The Treasury Secretary is set to testify with Fed Chairman Jerome Powell before lawmakers on Tuesday
Senate Republicans blocked a Democratic bill on Monday that would fund the government and raise the borrowing limit, just days before stoking political exposure to government finances.
Senate Democrats sought to pass a House-approved stopgap measure that funds the government until December 3, 2021, and suspends debt limits until December 16, 2022. They are rushing to send legislation to President Biden’s desk before the government’s current funding. 1 at 12:01 a.m., which is just one of several big-ticket topics lawmakers are tackling this week.
The failure of the procedural vote on Monday could prompt Democrats to reduce the short-term spending measure and debt-limit vote to avoid the risk of a government shutdown at the end of the week. Ms Yellen’s letter clarifies that lawmakers will then have only 18 days to approve the debt limit suspension, before the Treasury can begin to miss payments on its obligations, triggering a default that could trigger a default in markets. can be sent in a tail.
The Treasury has been using emergency measures to conserve cash since August 1, when the debt limit was reinstated after a two-year suspension. Ms Yellen has warned lawmakers for months that the government could end those measures this fall, and said earlier this month that the date could come as early as October. Tuesday’s letter is the first time it has provided a specific estimate for the so-called X-date.

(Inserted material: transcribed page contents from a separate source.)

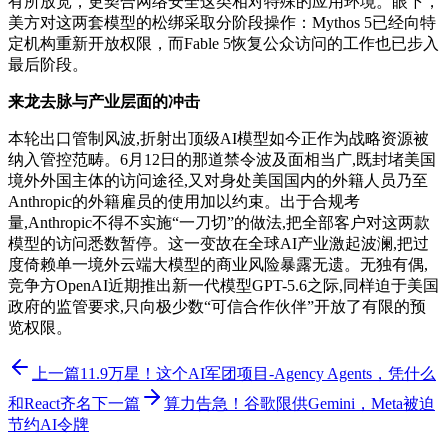
有所放宽，更契合网络安全这类相对特殊的应用环境。眼下，
美方对这两套模型的松绑采取分阶段操作：Mythos 5已经向特
定机构重新开放权限，而Fable 5恢复公众访问的工作也已步入
最后阶段。
来龙去脉与产业层面的冲击
本轮出口管制风波,折射出顶级AI模型如今正作为战略资源被
纳入管控范畴。6月12日的那道禁令波及面相当广,既封堵美国
境外外国主体的访问途径,又对身处美国国内的外籍人员乃至
Anthropic的外籍雇员的使用加以约束。出于合规考
量,Anthropic不得不实施“一刀切”的做法,把全部客户对这两款
模型的访问悉数暂停。这一变故在全球AI产业激起波澜,把过
度倚赖单一境外云端大模型的商业风险暴露无遗。无独有偶,
竞争方OpenAI近期推出新一代模型GPT-5.6之际,同样迫于美国
政府的监管要求,只向极少数“可信合作伙伴”开放了有限的预
览权限。
上一篇
11.9万星！这个AI军团项目-Agency Agents，凭什么
和React齐名
下一篇
算力告急！谷歌限供Gemini，Meta被迫
节约AI令牌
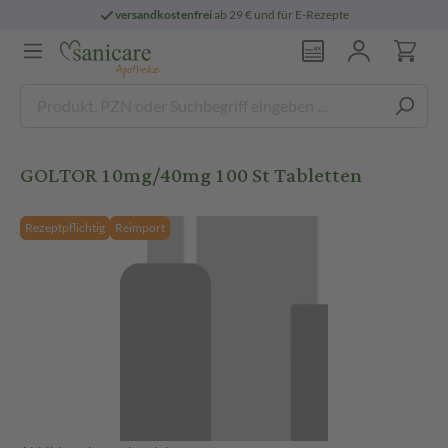
versandkostenfrei
ab 29 € und für E-Rezepte
GOLTOR 10mg/40mg 100 St Tabletten
Rezeptpflichtig
Reimport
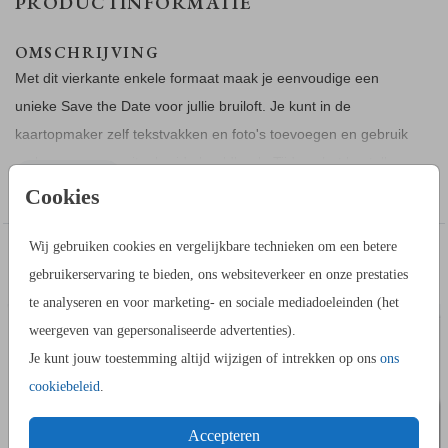
PRODUCTINFORMATIE
OMSCHRIJVING
Met dit vierkante enkele formaat maak je eenvoudige een
unieke Save the Date voor jullie bruiloft. Je kunt in de
kaartopmaker zelf tekstvakken en foto's toevoegen en gebruik
maken van onze uitgebreide beeldbank. Tijdens het bestellen
Toon meer
kun je kiezen uit de formaten: 8 bij 8 cm (geen envelop
Cookies
beschikbaar) 11 bij 11 cm, 13 bij 13 cm en 15 bij 15 cm. Je
hebt keuze uit 5 papiersoorten en 20+ kleuren enveloppen.
Wij gebruiken cookies en vergelijkbare technieken om een betere
IN DEZELFDE STIJL KUN JE DIT OOK
gebruikerservaring te bieden, ons websiteverkeer en onze prestaties
GASTENBOEK
BOE
BESTELLEN
HOE WERKT HET?
te analyseren en voor marketing- en sociale mediadoeleinden (het
- Maak in de kaartopmaker een mooi ontwerp van dit kaartje.
weergeven van gepersonaliseerde advertenties).
- Sla deze op in je account en bestel daarna een proefdruk.
Je kunt jouw toestemming altijd wijzigen of intrekken op ons
ons
- Tijdens het bestellen kun je kiezen uit verschillende
cookiebeleid
.
formaten, papiersoorten, envelopkleuren en leuke extra’s.
Accepteren
- Bij je 1e proefdruk ontvang je een proefsetje met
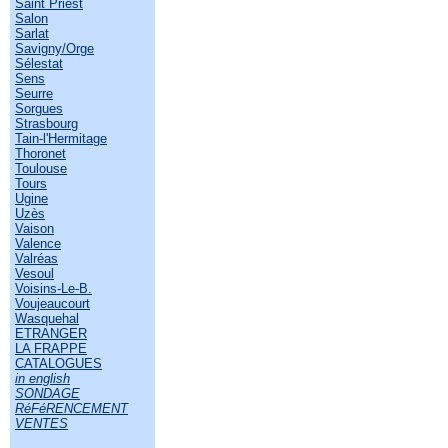
Saint Priest
Salon
Sarlat
Savigny/Orge
Sélestat
Sens
Seurre
Sorgues
Strasbourg
Tain-l'Hermitage
Thoronet
Toulouse
Tours
Ugine
Uzès
Vaison
Valence
Valréas
Vesoul
Voisins-Le-B.
Voujeaucourt
Wasquehal
ETRANGER
LA FRAPPE
CATALOGUES
in english
SONDAGE
RéFéRENCEMENT
VENTES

The US faces an estimated $20 billion in Social Security payments as well as $6 billion in individual tax refunds as of October 20, according to forecasts from the Bipartisan Policy Center. It faces another $49 billion in payments by October 29, and then an additional $80 billion in payments on November 1, including $14 billion in interest on federal loans.
Ms Yellen reiterated a plea for lawmakers to agree to raise the debt limit, which does not approve the new spending, but instead allows the government to pay the bills before the Senate Banking Committee. Already agreed in his testimony on Tuesday, where he is set to appear with Fed Chairman Jerome Powell.

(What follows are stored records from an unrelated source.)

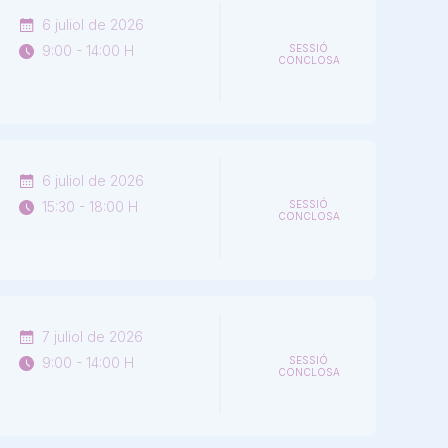
6 juliol de 2026
9:00 - 14:00 H
SESSIÓ
CONCLOSA
6 juliol de 2026
15:30 - 18:00 H
SESSIÓ
CONCLOSA
7 juliol de 2026
9:00 - 14:00 H
SESSIÓ
CONCLOSA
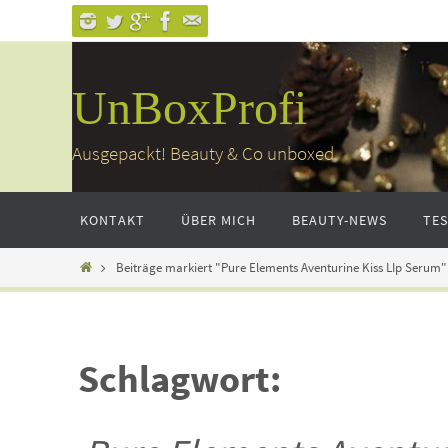
Zum
Inhalt
springen
UnBoxProfi
Ausgepackt! Beauty & Co unboxed
Zum
KONTAKT
ÜBER MICH
BEAUTY-NEWS
TE
Inhalt
springen
Home
Beiträge markiert "Pure Elements Aventurine Kiss LIp Serum"
Schlagwort:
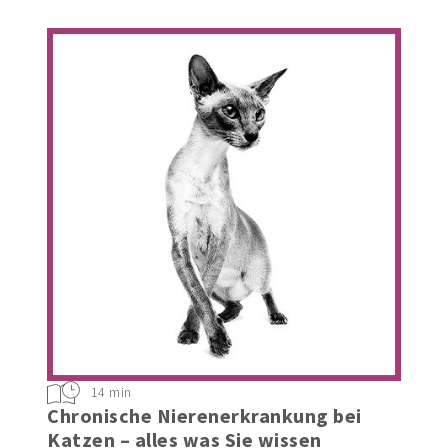
14 min
Chronische Nierenerkrankung bei
Katzen – alles was Sie wissen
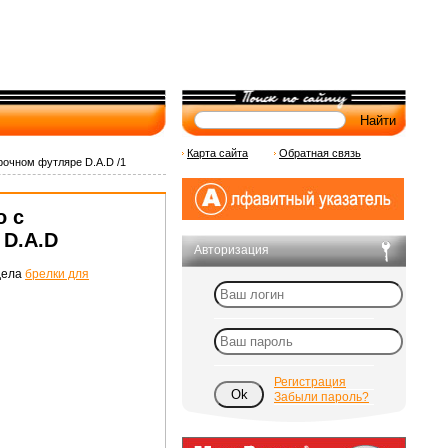
Карта сайта
Обратная связь
очном футляре D.A.D /1
о с
 D.A.D
Авторизация
дела
брелки для
Регистрация
Забыли пароль?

Ms Yellen said the US could face a “financial crisis and an economic downturn” if the Treasury is unable to repay bondholders in the form of maturing debt. “It is imperative that Congress rapidly address the debt limit. If it does not, America will default for the first time in history,” she said.
Senate Republicans have lined up against the increase in the debt limit, saying Democrats should increase the ceiling on themselves as the party in power. Democrats have emphasized that raising the debt limit is a shared responsibility on both sides, and said that during the Trump administration the vote to lift the debt limit was bipartisan.
The yield on the 10-year Treasury note rose to 1.545% on Tuesday morning, their highest level in three months.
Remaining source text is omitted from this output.